EXERCISE MATERIALS section start

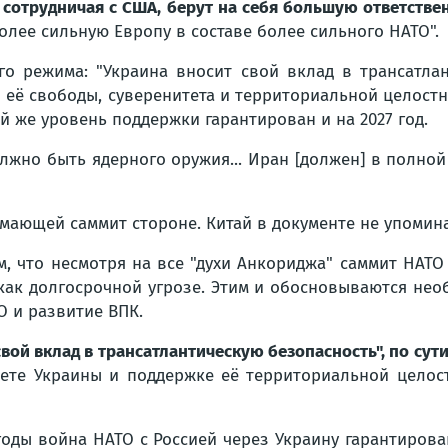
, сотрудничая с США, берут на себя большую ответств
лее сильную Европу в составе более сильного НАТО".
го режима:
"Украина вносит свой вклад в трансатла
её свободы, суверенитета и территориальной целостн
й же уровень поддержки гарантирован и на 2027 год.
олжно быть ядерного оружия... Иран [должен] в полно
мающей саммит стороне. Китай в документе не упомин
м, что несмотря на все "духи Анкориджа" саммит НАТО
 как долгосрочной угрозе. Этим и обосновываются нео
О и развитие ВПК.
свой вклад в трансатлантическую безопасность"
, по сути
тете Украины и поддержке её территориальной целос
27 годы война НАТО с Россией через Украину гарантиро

EXERCISE MATERIALS section end

Please quote exactly the lines from the one containing "как долгосрочной угрозе." through the last line of the records above, both included, and nothing else.

 как долгосрочной угрозе. Этим и обосновываются нео
О и развитие ВПК.
свой вклад в трансатлантическую безопасность"
, по сути
тете Украины и поддержке её территориальной целос
27 годы война НАТО с Россией через Украину гарантиро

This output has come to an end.